"Ah! Well, good night, Jock."
"S'long!"
And with that Jim Willis was left alone again with the hound he was nursing.
He folded a deerskin coat loosely, and placed it under Jan's head. Then he reached for his spoon, and proceeded to force down a little more warm whisky and milk beside the clenched jaws. One knew, by the way he lifted one of Jan's flews, raised the dog's head, and gently rubbed his gullet between thumb and forefinger to help the liquor down, that he had handled sick dogs before to-day. He had covered Jan's body with an old buffalo robe, and now he proceeded to fill a jar with boiling water, and placed that against Jan's chest.

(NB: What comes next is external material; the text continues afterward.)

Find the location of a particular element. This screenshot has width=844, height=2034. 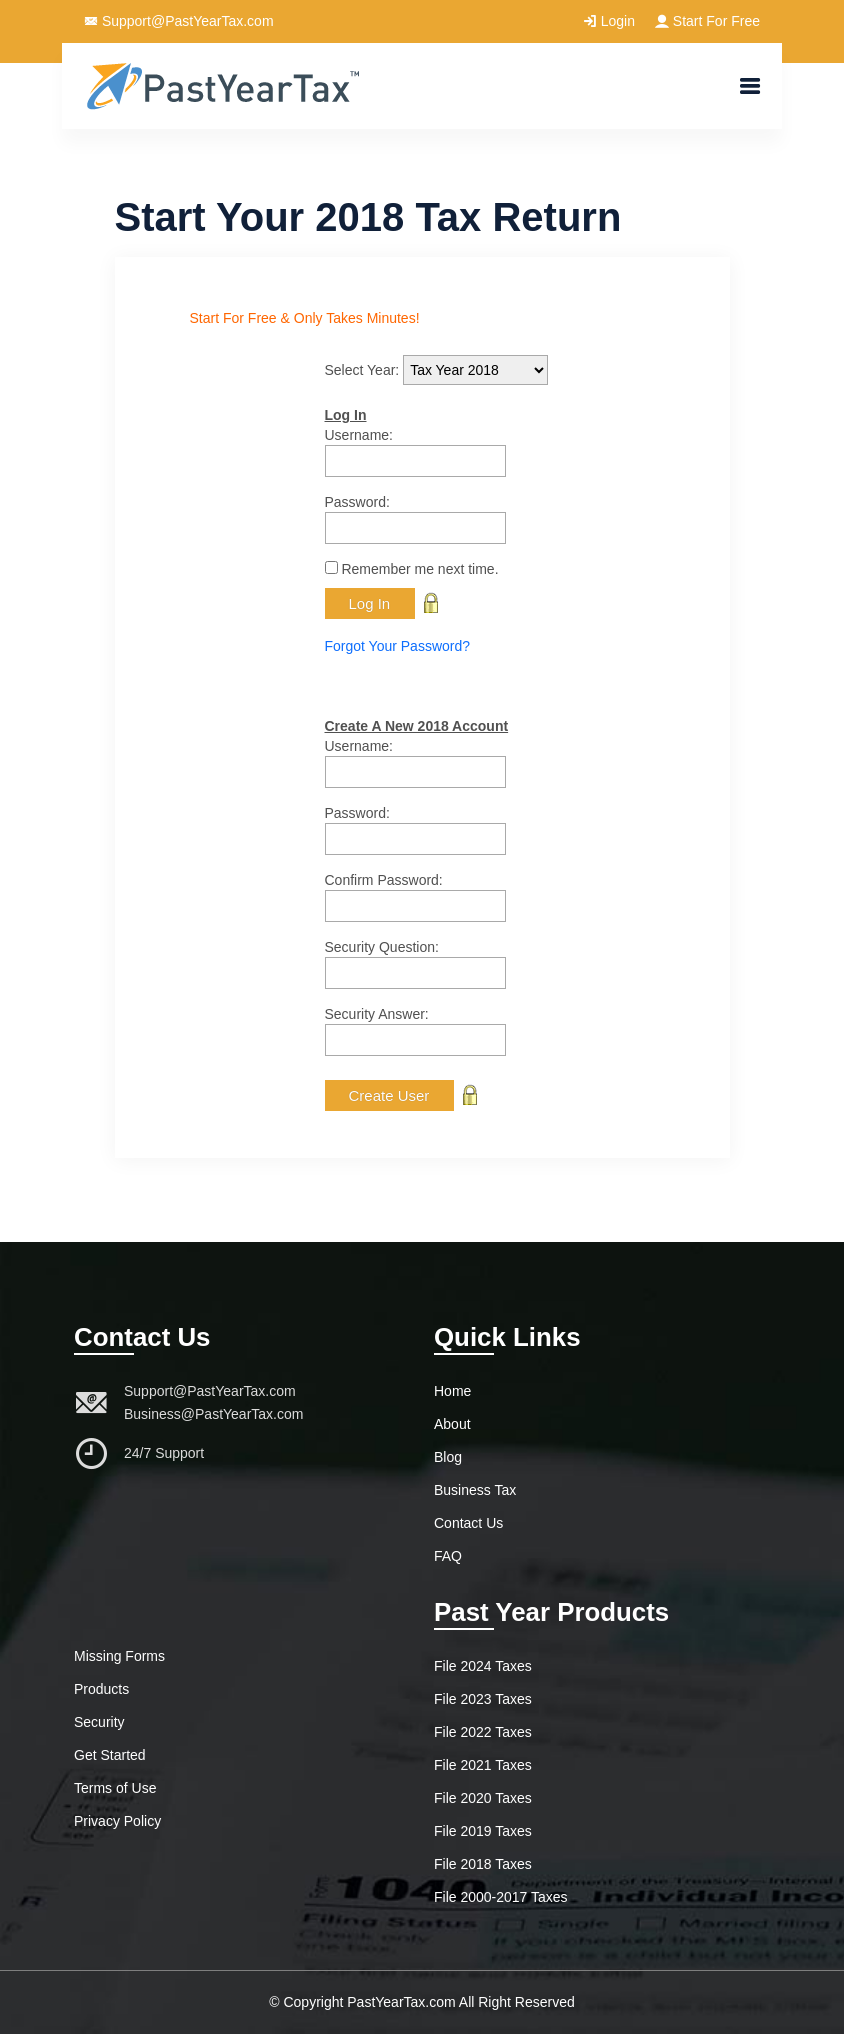 Home is located at coordinates (452, 1391).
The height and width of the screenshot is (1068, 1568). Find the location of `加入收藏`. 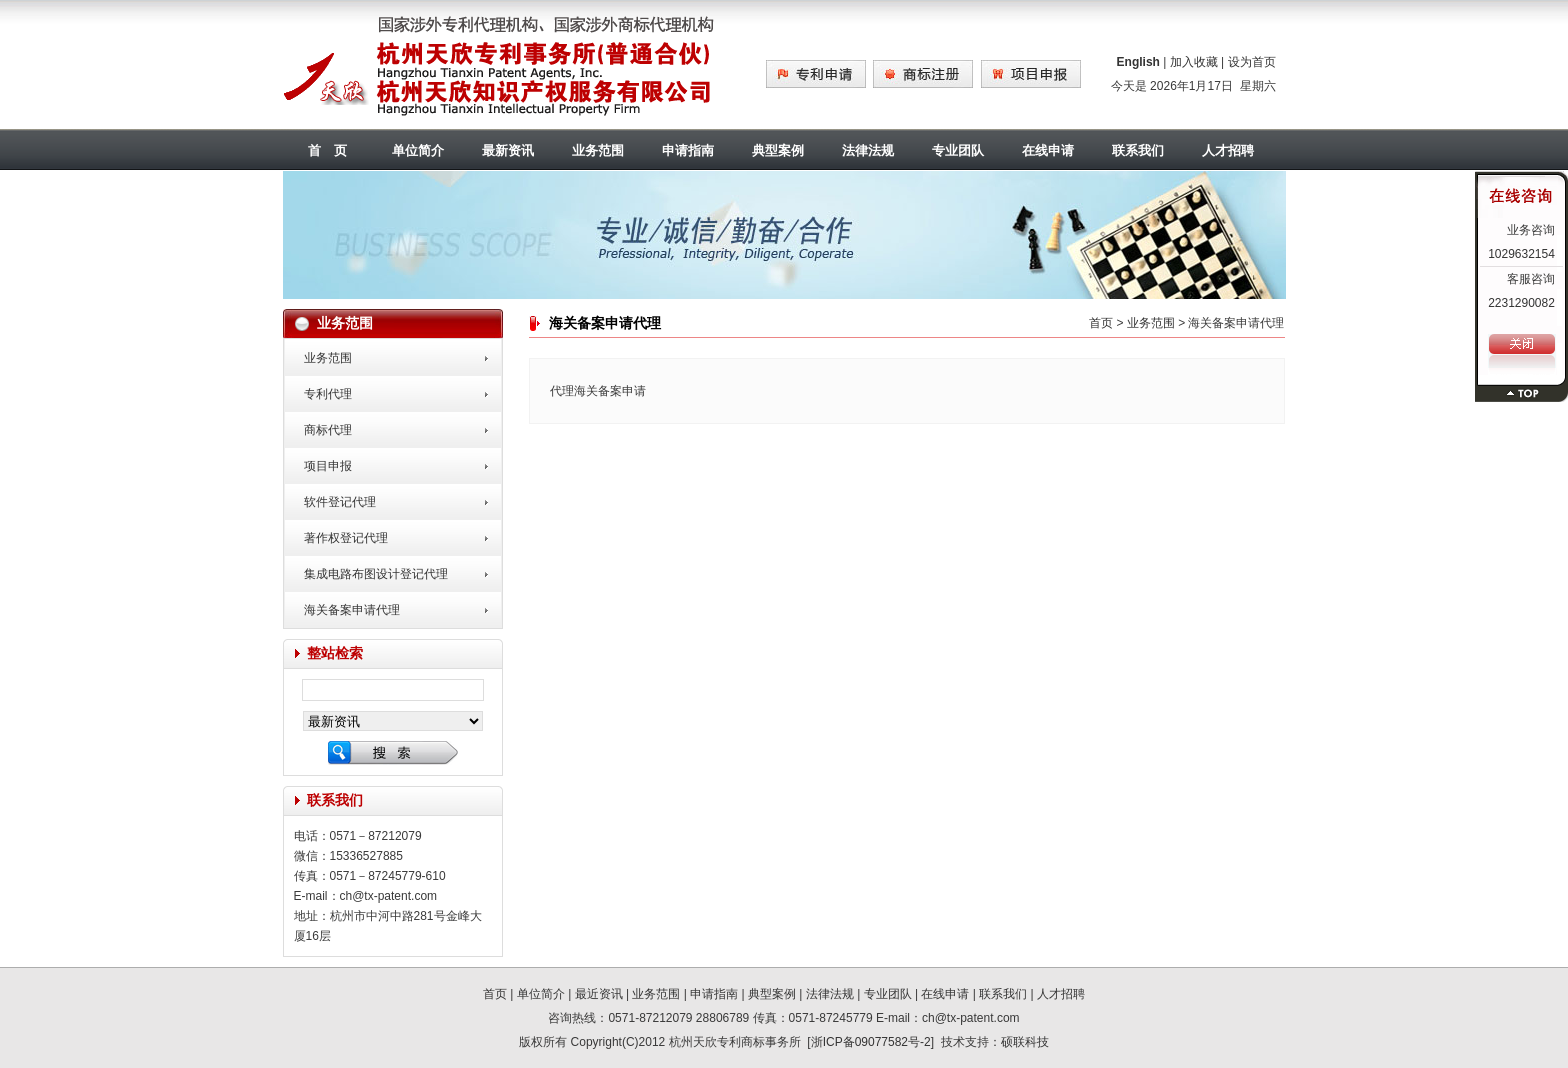 加入收藏 is located at coordinates (1194, 62).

There could be no doubt but what Jan chose more wisely than he knew in entering that tent.
On the morning of the ninth day—Jim Willis's word was a little better than the bonds of some men—after the departure for the south of Beeching and Harry, Willis hit the trail upon the commission he had undertaken for Mike and Jock; or for the more richly moneyed powers behind those two.
Willis's team consisted of five huskies, good workers all; and he traveled pretty light, with a sled packed and lashed as only an old hand at the trail can perform that task. But the queer thing about the outfit was that Willis had a sixth dog with him, a dog half as large again as any in the traces; and this one walked at Jim's heel, idle; though, at the outset, it had taken some sharp talk to get him there. Indeed, the big dog had almost fought for a place at the head of the team of huskies. But Jim Willis was accustomed to see to it that his will, not theirs, ruled all the dogs he handled; and as he had decided that this particular dog should, for the present, run loose at his heels, the thing fell out thus, and not otherwise.
In nine days Jan had made a really wonderful recovery. He was not strong and hard yet, of course; but, as every one who had observed his case admitted, it was something of a miracle that he should be alive at all. And here he was setting out upon a fourteen-hundred-mile journey, and, to begin with, fighting for a place in the traces.
"If I have any more of your back-talk, my gentleman," Jim Willis had said, with gruff apparent sternness, "I'll truss you like a Thanksgiving turkey an' lash you atop the sled. So you get to heel an' stay there. D'ye hear me?"